EFT & charge mentale : comment alléger ce qui pèse dans la tête et dans le cœur
- Béatrice NEUILLÉ - Sophrologue
- 2 janv.
- 2 min de lecture

La charge mentale, ce n’est pas seulement “penser à tout”. C’est penser à tout, tout le temps. Même lorsque le corps se pose, la tête continue d’anticiper, de gérer, de retenir.
À force, ce trop-plein finit par peser autant dans la tête… que dans le cœur.
1. La charge mentale : un épuisement global
La charge mentale ne fatigue pas uniquement le mental. Elle mobilise en continu :
le mental, avec les pensées qui tournent en boucle,
l’émotionnel, avec la pression, la culpabilité, l’anxiété,
le corps, qui encaisse (tensions, fatigue persistante, sommeil perturbé),
la disponibilité aux autres, souvent au détriment de soi.
On avance alors en mode automatique, en donnant beaucoup… parfois trop, jusqu’à ne plus vraiment s’écouter.
2. La sophrologie : une première porte d’apaisement
Dans un accompagnement en sophrologie, on commence par revenir au corps :
ralentir le rythme,
relâcher les tensions,
retrouver une respiration plus ample,
réinstaller une présence à soi.
La sophrologie permet de sortir du pilotage automatique et de créer un espace intérieur plus calme.
Mais il arrive que, malgré cela, quelque chose résiste.
3. Quand un blocage émotionnel empêche d’avancer
Certaines personnes ressentent les bienfaits de la sophrologie, mais se heurtent à une limite :
une émotion qui revient sans cesse,
une charge mentale qui ne lâche pas,
une peur diffuse,
une pression intérieure difficile à nommer.
Ce n’est ni un échec, ni un manque de volonté. C’est souvent le signe qu’une émotion est encore cristallisée.
C’est à ce moment-là que j’intègre l’EFT.
4. L’EFT intégrée à la sophrologie : une approche complémentaire
Dans ma pratique, l’EFT n’est jamais utilisée seule. Je l’intègre au sein d’un accompagnement de sophrologie, lorsque cela est pertinent pour la personne.
Grâce à un travail guidé en 3 rondes, l’EFT permet :
d'accueillir ce qui est présent, sans jugement,
d'apaiser le système nerveux,
de libérer une émotion bloquée ou une surcharge intérieure,
de redonner de la fluidité au travail sophrologique.
Une fois ce blocage allégé, la sophrologie peut à nouveau agir pleinement :
le corps se détend plus profondément,
la respiration s’ouvre,
les visualisations deviennent plus accessibles,
l’intégration se fait avec plus de douceur et de stabilité.
5. Un accompagnement sur mesure, respectueux du rythme de chacun
Chaque charge mentale est différente.
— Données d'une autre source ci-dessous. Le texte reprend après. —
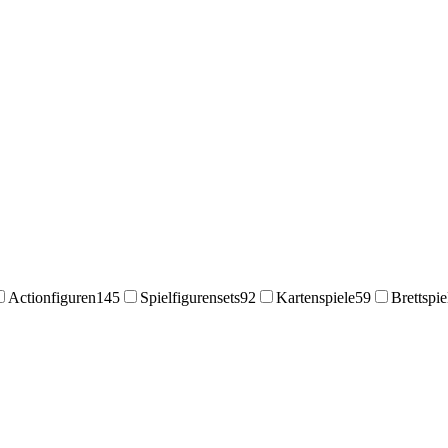
Actionfiguren
145
Spielfigurensets
92
Kartenspiele
59
Brettspie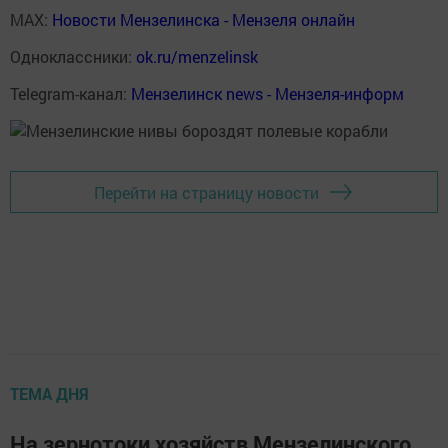
MAX:
Новости Мензелинска - Мензеля онлайн
Одноклассники:
ok.ru/menzelinsk
Telegram-канал:
Мензелинск news - Мензеля-информ
Перейти на страницу новости
ТЕМА ДНЯ
На зернотоки хозяйств Мензелинского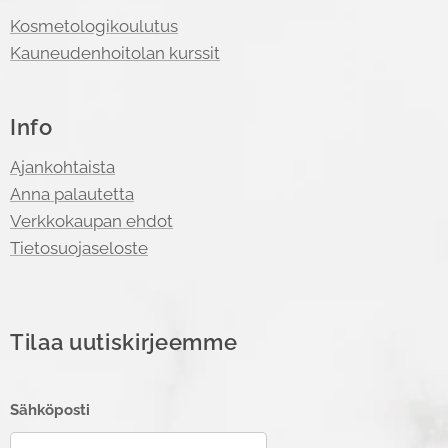
Kosmetologikoulutus
Kauneudenhoitolan kurssit
Info
Ajankohtaista
Anna palautetta
Verkkokaupan ehdot
Tietosuojaseloste
Tilaa uutiskirjeemme
Sähköposti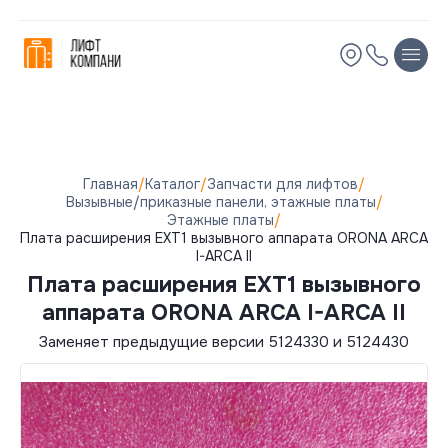
Остались вопросы?
Мы вам перезвоним!
Имя
Имя
Телефон
Телефон
Главная
/
Каталог
/
Запчасти для лифтов
/
Вызывные/приказные панели, этажные платы
/
Этажные платы
/
Электронная почта
Электронная почта
Плата расширения EXT1 вызывного аппарата ORONA ARCA
I-ARCA II
Плата расширения EXT1 вызывного
Комментарий
Комментарий
аппарата ORONA ARCA I-ARCA II
Заменяет предыдущие версии 5124330 и 5124430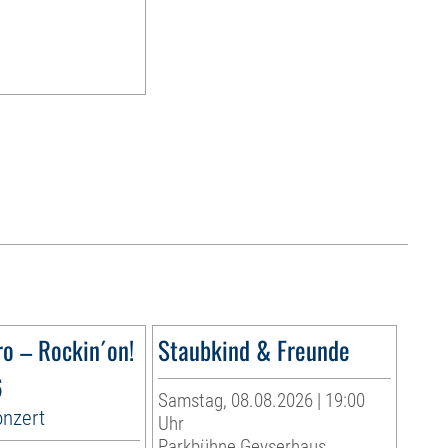
ro – Rockin´on!
Staubkind & Freunde
6
Samstag, 08.08.2026 | 19:00
onzert
Uhr
Parkbühne Geyserhaus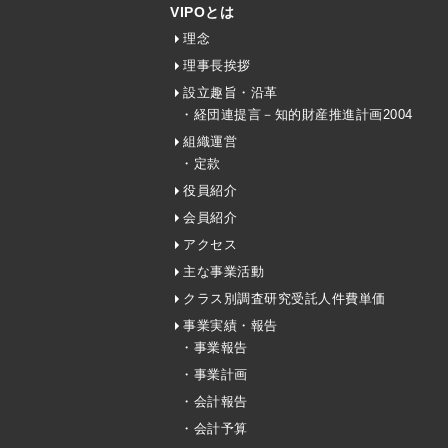
VIPOとは
理念
理事長挨拶
設立趣旨・沿革
・経団連提言－知的財産推進計画2004
組織運営
・定款
役員紹介
会員紹介
アクセス
主な事業活動
クラス別調査研究受託人件費単価
事業実績・報告
・事業報告
・事業計画
・会計報告
・会計予算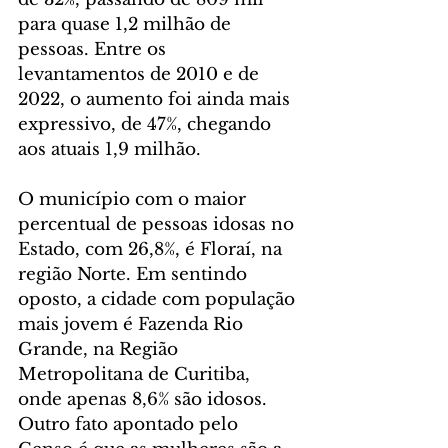
para quase 1,2 milhão de 
pessoas. Entre os 
levantamentos de 2010 e de 
2022, o aumento foi ainda mais 
expressivo, de 47%, chegando 
aos atuais 1,9 milhão.
O município com o maior 
percentual de pessoas idosas no 
Estado, com 26,8%, é Floraí, na 
região Norte. Em sentindo 
oposto, a cidade com população 
mais jovem é Fazenda Rio 
Grande, na Região 
Metropolitana de Curitiba, 
onde apenas 8,6% são idosos. 
Outro fato apontado pelo 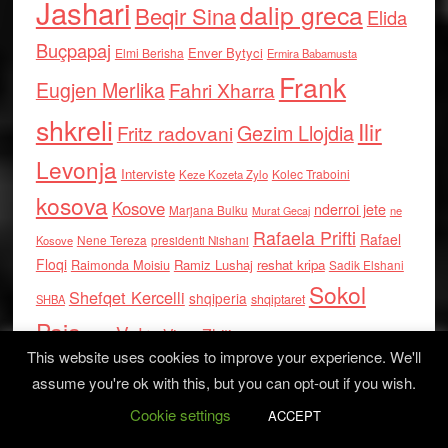
Jashari
dalip greca
Beqir Sina
Elida
Buçpapaj
Enver Bytyci
Elmi Berisha
Ermira Babamusta
Frank
Eugjen Merlika
Fahri Xharra
shkreli
Ilir
Gezim Llojdia
Fritz radovani
Levonja
Interviste
Kolec Traboini
Keze Kozeta Zylo
kosova
Kosove
nderroi jete
Marjana Bulku
ne
Murat Gecaj
Rafaela Prifti
Rafael
Nene Tereza
Kosove
presidenti Nishani
Floqi
Raimonda Moisiu
Ramiz Lushaj
reshat kripa
Sadik Elshani
Sokol
Shefqet Kercelli
shqiperia
shqiptaret
SHBA
Paja
Vatra
Visar Zhiti
Thaci
This website uses cookies to improve your experience. We'll
assume you're ok with this, but you can opt-out if you wish.
Cookie settings
ACCEPT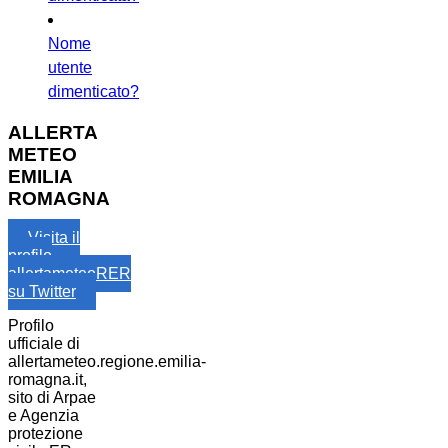
Nome
utente
dimenticato?
ALLERTA
METEO
EMILIA
ROMAGNA
Visita il
profilo
allertameteoRER
su Twitter
Profilo
ufficiale di
allertameteo.regione.emilia-
romagna.it,
sito di Arpae
e Agenzia
protezione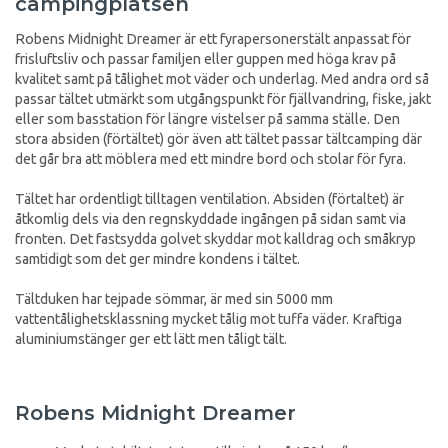
campingplatsen
Robens Midnight Dreamer är ett fyrapersonerstält anpassat för
frisluftsliv och passar familjen eller guppen med höga krav på
kvalitet samt på tålighet mot väder och underlag. Med andra ord så
passar tältet utmärkt som utgångspunkt för fjällvandring, fiske, jakt
eller som basstation för längre vistelser på samma ställe. Den
stora absiden (förtältet) gör även att tältet passar tältcamping där
det går bra att möblera med ett mindre bord och stolar för fyra.
Tältet har ordentligt tilltagen ventilation. Absiden (förtaltet) är
åtkomlig dels via den regnskyddade ingången på sidan samt via
fronten. Det fastsydda golvet skyddar mot kalldrag och småkryp
samtidigt som det ger mindre kondens i tältet.
Tältduken har tejpade sömmar, är med sin 5000 mm
vattentålighetsklassning mycket tålig mot tuffa väder. Kraftiga
aluminiumstänger ger ett lätt men tåligt tält.
Robens Midnight Dreamer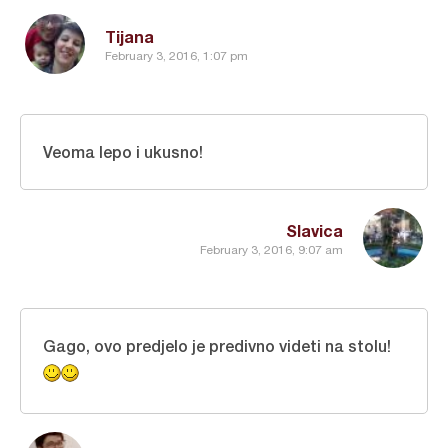
Tijana
February 3, 2016, 1:07 pm
Veoma lepo i ukusno!
Slavica
February 3, 2016, 9:07 am
Gago, ovo predjelo je predivno videti na stolu!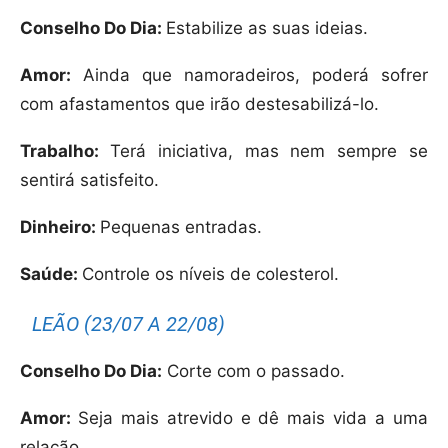
Conselho Do Dia:
Estabilize as suas ideias.
Amor:
Ainda que namoradeiros, poderá sofrer
com afastamentos que irão destesabilizá-lo.
Trabalho:
Terá iniciativa, mas nem sempre se
sentirá satisfeito.
Dinheiro:
Pequenas entradas.
Saúde:
Controle os níveis de colesterol.
LEÃO (23/07 A 22/08)
Conselho Do Dia:
Corte com o passado.
Amor:
Seja mais atrevido e dê mais vida a uma
relação.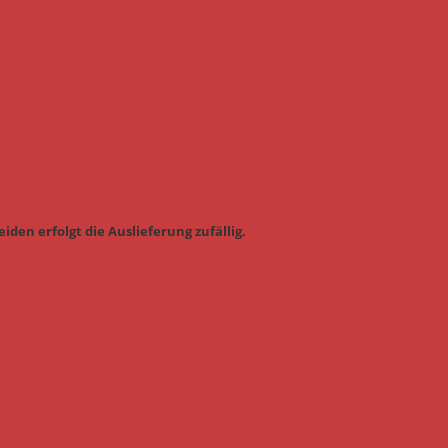
iden erfolgt die Auslieferung zufällig.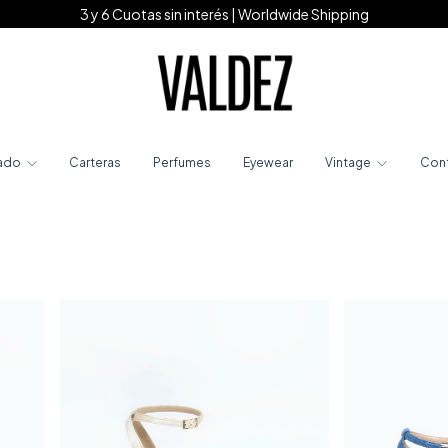
3 y 6 Cuotas sin interés | Worldwide Shipping
ado
Carteras
Perfumes
Eyewear
Vintage
Con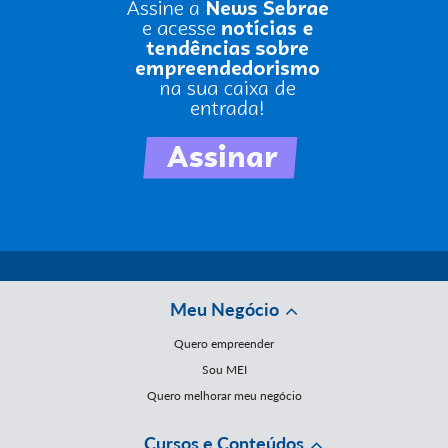
Meu Negócio
Quero empreender
Sou MEI
Quero melhorar meu negócio
Cursos e Conteúdos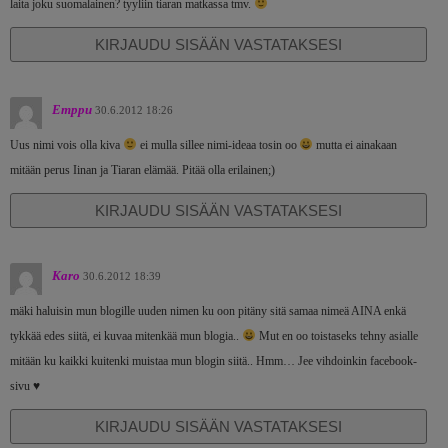
laita joku suomalainen? tyyliin tiaran matkassa tmv.
KIRJAUDU SISÄÄN VASTATAKSESI
Emppu
30.6.2012 18:26
Uus nimi vois olla kiva
ei mulla sillee nimi-ideaa tosin oo
mutta ei ainakaan
mitään perus Iinan ja Tiaran elämää. Pitää olla erilainen;)
KIRJAUDU SISÄÄN VASTATAKSESI
Karo
30.6.2012 18:39
mäki haluisin mun blogille uuden nimen ku oon pitäny sitä samaa nimeä AINA enkä
tykkää edes siitä, ei kuvaa mitenkää mun blogia..
Mut en oo toistaseks tehny asialle
mitään ku kaikki kuitenki muistaa mun blogin siitä.. Hmm… Jee vihdoinkin facebook-
sivu ♥
KIRJAUDU SISÄÄN VASTATAKSESI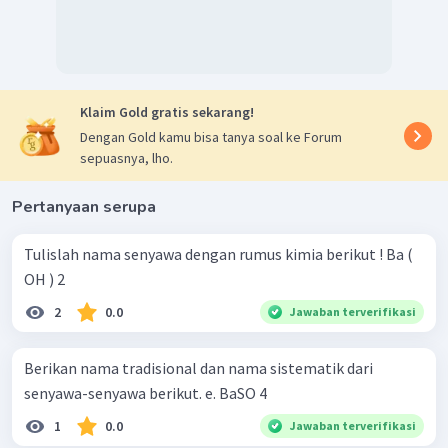
Klaim Gold gratis sekarang!
Dengan Gold kamu bisa tanya soal ke Forum
sepuasnya, lho.
Pertanyaan serupa
Tulislah nama senyawa dengan rumus kimia berikut ! Ba (
OH ) 2 ​
2
0.0
Jawaban terverifikasi
Berikan nama tradisional dan nama sistematik dari
senyawa-senyawa berikut. e. BaSO 4 ​
1
0.0
Jawaban terverifikasi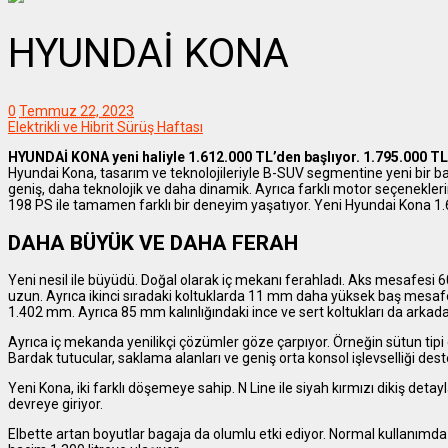
HYUNDAİ KONA
0
Temmuz 22, 2023
Elektrikli ve Hibrit Sürüş Haftası
HYUNDAİ KONA yeni haliyle 1.612.000 TL’den başlıyor. 1.795.000 TL’
Hyundai Kona, tasarım ve teknolojileriyle B-SUV segmentine yeni bir bakı
geniş, daha teknolojik ve daha dinamik. Ayrıca farklı motor seçenekleri
198 PS ile tamamen farklı bir deneyim yaşatıyor. Yeni Hyundai Kona 1.
DAHA BÜYÜK VE DAHA FERAH
Yeni nesil ile büyüdü. Doğal olarak iç mekanı ferahladı. Aks mesafesi
uzun. Ayrıca ikinci sıradaki koltuklarda 11 mm daha yüksek baş mesafe
1.402 mm. Ayrıca 85 mm kalınlığındaki ince ve sert koltukları da arkada
Ayrıca iç mekanda yenilikçi çözümler göze çarpıyor. Örneğin sütun tipi el
Bardak tutucular, saklama alanları ve geniş orta konsol işlevselliği deste
Yeni Kona, iki farklı döşemeye sahip. N Line ile siyah kırmızı dikiş deta
devreye giriyor.
Elbette artan boyutlar bagaja da olumlu etki ediyor. Normal kullanımda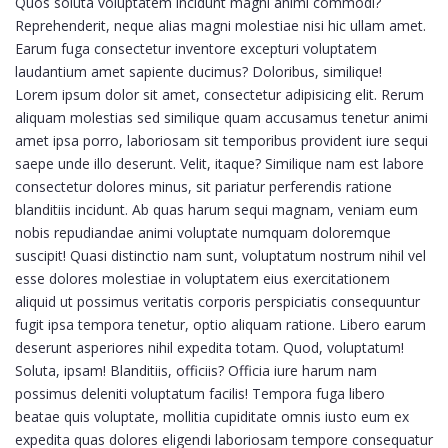
Quos soluta voluptatem incidunt magni animi commodi?
Reprehenderit, neque alias magni molestiae nisi hic ullam amet.
Earum fuga consectetur inventore excepturi voluptatem
laudantium amet sapiente ducimus? Doloribus, similique!
Lorem ipsum dolor sit amet, consectetur adipisicing elit. Rerum
aliquam molestias sed similique quam accusamus tenetur animi
amet ipsa porro, laboriosam sit temporibus provident iure sequi
saepe unde illo deserunt. Velit, itaque? Similique nam est labore
consectetur dolores minus, sit pariatur perferendis ratione
blanditiis incidunt. Ab quas harum sequi magnam, veniam eum
nobis repudiandae animi voluptate numquam doloremque
suscipit! Quasi distinctio nam sunt, voluptatum nostrum nihil vel
esse dolores molestiae in voluptatem eius exercitationem
aliquid ut possimus veritatis corporis perspiciatis consequuntur
fugit ipsa tempora tenetur, optio aliquam ratione. Libero earum
deserunt asperiores nihil expedita totam. Quod, voluptatum!
Soluta, ipsam! Blanditiis, officiis? Officia iure harum nam
possimus deleniti voluptatum facilis! Tempora fuga libero
beatae quis voluptate, mollitia cupiditate omnis iusto eum ex
expedita quas dolores eligendi laboriosam tempore consequatur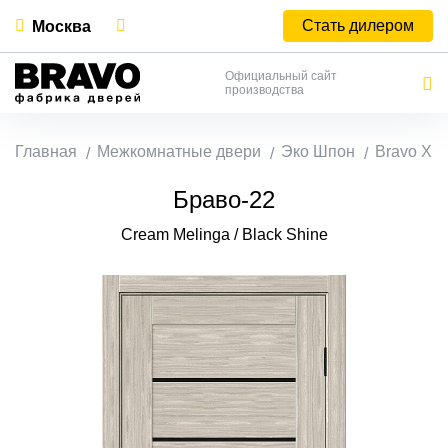
Стать дилером
Москва
Официальный сайт
производства
Главная
Межкомнатные двери
Эко Шпон
Bravo X
Браво-22
Cream Melinga / Black Shine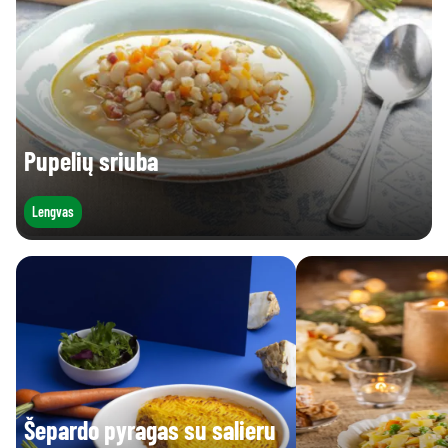
Pupelių sriuba
Lengvas
Šepardo pyragas su salieru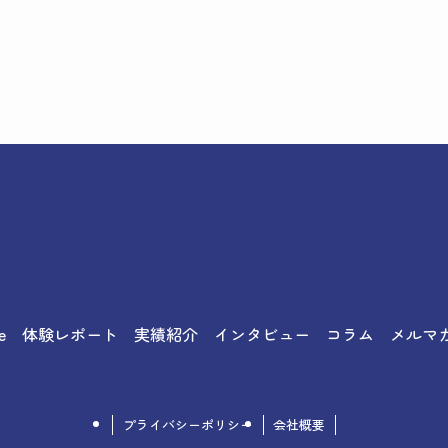
e
体験レポート
実績紹介
インタビュー
コラム
メルマ
プライバシーポリシー
会社概要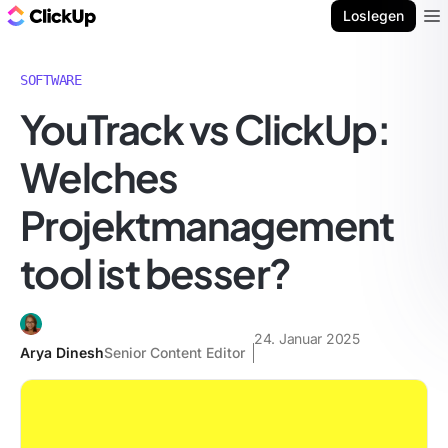
ClickUp Blog
Loslegen
Ope
SOFTWARE
YouTrack vs ClickUp:
Welches
Projektmanagement
tool ist besser?
24. Januar 2025
Arya Dinesh
Senior Content Editor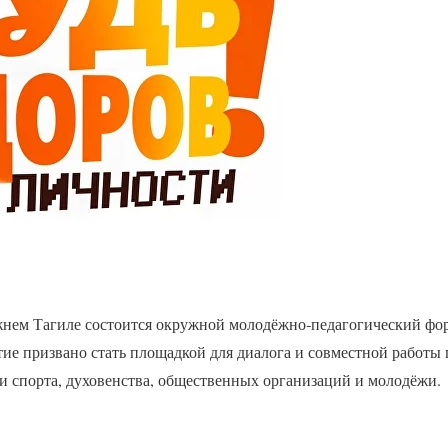
ижнем Тагиле состоится окружной молодёжно‑педагогический 
призвано стать площадкой для диалога и совместной работы 
и спорта, духовенства, общественных организаций и молодёжи.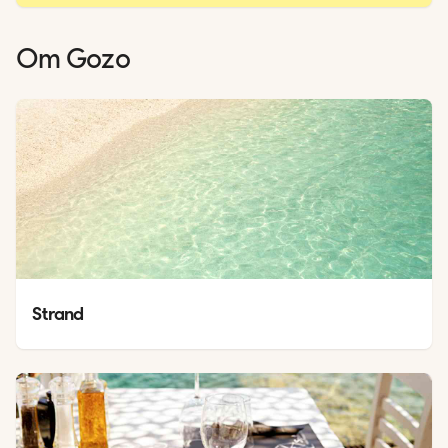
Om
Gozo
Strand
Chaque vécu est unique.
C’est pourquoi j’adapte les outils - sophrologie, EFT, respiration - en fonction de ce que vit la personne, ici et maintenant.
L’objectif n’est pas de “faire plus”, mais de faire juste :
juste pour le corps,
juste pour l’émotionnel,
juste pour le rythme de vie de chacun.
💛 Mot de clôture
La charge mentale n’est pas une faiblesse. C’est souvent le signe que vous avez longtemps tenu, porté, assuré.
Alléger ce qui pèse dans la tête et dans le cœur, c’est s’autoriser à souffler, à déposer, à se recentrer.
Et parfois, il suffit d’un accompagnement adapté pour que les choses redeviennent plus fluides, plus légères, plus respirables.